▶ _EXTRACTED INFORMATION_
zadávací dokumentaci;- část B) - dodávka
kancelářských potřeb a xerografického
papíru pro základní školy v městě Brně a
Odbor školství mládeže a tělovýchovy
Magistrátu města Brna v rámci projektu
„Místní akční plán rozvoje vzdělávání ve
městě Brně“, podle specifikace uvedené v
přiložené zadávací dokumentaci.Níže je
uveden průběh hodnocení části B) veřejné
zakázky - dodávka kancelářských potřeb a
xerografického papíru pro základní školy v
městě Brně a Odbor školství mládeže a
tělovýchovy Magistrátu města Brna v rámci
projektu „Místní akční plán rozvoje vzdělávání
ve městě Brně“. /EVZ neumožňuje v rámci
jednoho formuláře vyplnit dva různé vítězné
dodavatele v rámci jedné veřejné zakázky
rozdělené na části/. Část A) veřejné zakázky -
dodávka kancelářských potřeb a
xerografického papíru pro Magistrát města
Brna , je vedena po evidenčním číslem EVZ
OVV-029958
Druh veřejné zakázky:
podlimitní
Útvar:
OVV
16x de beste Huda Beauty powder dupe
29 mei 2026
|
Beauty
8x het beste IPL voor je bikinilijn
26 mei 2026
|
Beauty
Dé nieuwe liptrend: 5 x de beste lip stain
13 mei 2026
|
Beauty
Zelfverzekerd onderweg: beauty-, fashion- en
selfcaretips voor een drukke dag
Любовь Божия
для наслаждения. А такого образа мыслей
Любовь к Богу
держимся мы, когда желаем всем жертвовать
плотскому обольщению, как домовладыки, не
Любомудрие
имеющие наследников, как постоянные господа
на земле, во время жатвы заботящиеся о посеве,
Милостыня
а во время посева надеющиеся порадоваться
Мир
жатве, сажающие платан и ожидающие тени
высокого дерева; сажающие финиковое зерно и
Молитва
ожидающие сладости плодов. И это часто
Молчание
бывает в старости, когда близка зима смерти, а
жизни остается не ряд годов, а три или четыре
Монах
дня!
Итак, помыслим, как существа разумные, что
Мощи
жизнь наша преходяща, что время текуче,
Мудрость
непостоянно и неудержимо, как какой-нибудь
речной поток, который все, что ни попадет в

▶ _TO DO_
Give every entry again in full, precisely as written above.

▶ _ANSWER TO THE EXERCISE_
zadávací dokumentaci;- část B) - dodávka
kancelářských potřeb a xerografického
papíru pro základní školy v městě Brně a
Odbor školství mládeže a tělovýchovy
Magistrátu města Brna v rámci projektu
„Místní akční plán rozvoje vzdělávání ve
městě Brně“, podle specifikace uvedené v
přiložené zadávací dokumentaci.Níže je
uveden průběh hodnocení části B) veřejné
zakázky - dodávka kancelářských potřeb a
xerografického papíru pro základní školy v
městě Brně a Odbor školství mládeže a
tělovýchovy Magistrátu města Brna v rámci
projektu „Místní akční plán rozvoje vzdělávání
ve městě Brně“. /EVZ neumožňuje v rámci
jednoho formuláře vyplnit dva různé vítězné
dodavatele v rámci jedné veřejné zakázky
rozdělené na části/. Část A) veřejné zakázky -
dodávka kancelářských potřeb a
xerografického papíru pro Magistrát města
Brna , je vedena po evidenčním číslem EVZ
OVV-029958
Druh veřejné zakázky:
podlimitní
Útvar:
OVV
16x de beste Huda Beauty powder dupe
29 mei 2026
|
Beauty
8x het beste IPL voor je bikinilijn
26 mei 2026
|
Beauty
Dé nieuwe liptrend: 5 x de beste lip stain
13 mei 2026
|
Beauty
Zelfverzekerd onderweg: beauty-, fashion- en
selfcaretips voor een drukke dag
Любовь Божия
для наслаждения. А такого образа мыслей
Любовь к Богу
держимся мы, когда желаем всем жертвовать
плотскому обольщению, как домовладыки, не
Любомудрие
имеющие наследников, как постоянные господа
на земле, во время жатвы заботящиеся о посеве,
Милостыня
а во время посева надеющиеся порадоваться
Мир
жатве, сажающие платан и ожидающие тени
высокого дерева; сажающие финиковое зерно и
Молитва
ожидающие сладости плодов. И это часто
Молчание
бывает в старости, когда близка зима смерти, а
жизни остается не ряд годов, а три или четыре
Монах
дня!
Итак, помыслим, как существа разумные, что
Мощи
жизнь наша преходяща, что время текуче,
Мудрость
непостоянно и неудержимо, как какой-нибудь
речной поток, который все, что ни попадет в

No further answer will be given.